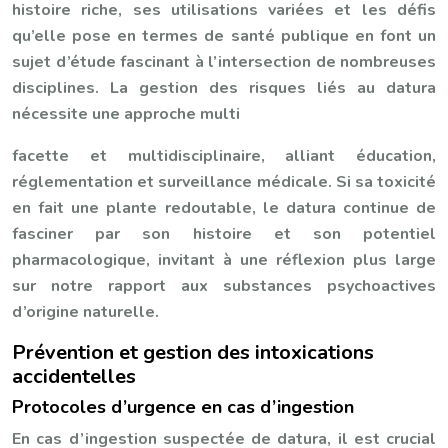
histoire riche, ses utilisations variées et les défis
qu’elle pose en termes de santé publique en font un
sujet d’étude fascinant à l’intersection de nombreuses
disciplines. La gestion des risques liés au datura
nécessite une approche multi
facette et multidisciplinaire, alliant éducation,
réglementation et surveillance médicale. Si sa toxicité
en fait une plante redoutable, le datura continue de
fasciner par son histoire et son potentiel
pharmacologique, invitant à une réflexion plus large
sur notre rapport aux substances psychoactives
d’origine naturelle.
Prévention et gestion des intoxications
accidentelles
Protocoles d’urgence en cas d’ingestion
En cas d’ingestion suspectée de datura, il est crucial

::::::::

→ **GOAL OF THE EXERCISE**:
Search the entries for the line holding "nécessite une approche multi". Return that line and the ones after it through the last, exactly.

→ **OUTPUT FOR THIS TASK**:
nécessite une approche multi
facette et multidisciplinaire, alliant éducation,
réglementation et surveillance médicale. Si sa toxicité
en fait une plante redoutable, le datura continue de
fasciner par son histoire et son potentiel
pharmacologique, invitant à une réflexion plus large
sur notre rapport aux substances psychoactives
d’origine naturelle.
Prévention et gestion des intoxications
accidentelles
Protocoles d’urgence en cas d’ingestion
En cas d’ingestion suspectée de datura, il est crucial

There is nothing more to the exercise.